全く、我が家のDNAは本当に男に有利にできているもんな。

「第一、牽制に使われるって解っているのに、不必要な敵作りたくはありません」

「牽制なの?っていうか、誰が誰に対して?」

「古賀君が周囲の女の子に対して、だよね?キリ中学のときもやられていたもん」

朱音ちゃんの問いに答えてくれたのは、小学校から一緒の川上さん。さっちゃんと同じ商業科。


「本人としては不本意らしいけど、自分の容姿が周囲にどう映るか自覚しているもん。お兄さんもいるしさ」

「古賀君、お兄さんいるんだ?」

「うん、私立の中学行ったけどね」


有名私立男子校の名前を挙げると、周囲が頷いた。そこは、将来、医者とか法曹界、経済界に進む存在が集まっているような所だ。

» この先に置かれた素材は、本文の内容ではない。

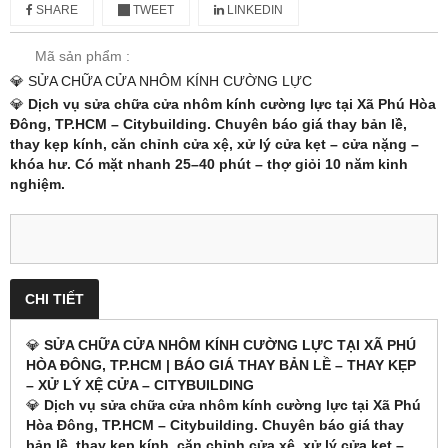
SHARE
TWEET
LINKEDIN
Mã sản phẩm :
💎 SỬA CHỮA CỬA NHÔM KÍNH CƯỜNG LỰC
💎
Dịch vụ sửa chữa cửa nhôm kính cường lực tại Xã Phú Hòa
Đông, TP.HCM – Citybuilding. Chuyên báo giá thay bản lề,
thay kẹp kính, căn chỉnh cửa xệ, xử lý cửa kẹt – cửa nặng –
khóa hư. Có mặt nhanh 25–40 phút – thợ giỏi 10 năm kinh
nghiệm.
CHI TIẾT
💎
SỬA CHỮA CỬA NHÔM KÍNH CƯỜNG LỰC TẠI XÃ PHÚ
HÒA ĐÔNG, TP.HCM | BÁO GIÁ THAY BẢN LỀ – THAY KẸP
– XỬ LÝ XỆ CỬA – CITYBUILDING
💎
Dịch vụ sửa chữa cửa nhôm kính cường lực tại Xã Phú
Hòa Đông, TP.HCM – Citybuilding. Chuyên báo giá thay
bản lề, thay kẹp kính, căn chỉnh cửa xệ, xử lý cửa kẹt –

「そのお兄さん見ているからね。自分の外見が女の子にどう映るのかは、ちゃんと知っている。だからといって女の子を周囲に侍らすような趣味もないし、ましてや好きでもない子と『とりあえず』付き合ってみることもしない」

「厄介だよね。中学のとき、キリ、結構陰口言われてたから、古賀君にべったりひっついて、邪魔をする、って」

「まぁ、中学はねぇ、兄貴がいたから、私が面食いとかじゃないこと殆どの子たちが知っていたんで、言われても実害は無かったんだけどね」

「何か言われた?」

心配そうに聞いてくるさっちゃんに、軽く肩を竦める。


「古賀君がかわいそうだから、離れてあげて」


うわーとか、なにそれーとか。友情に厚い女の子は有り難いです。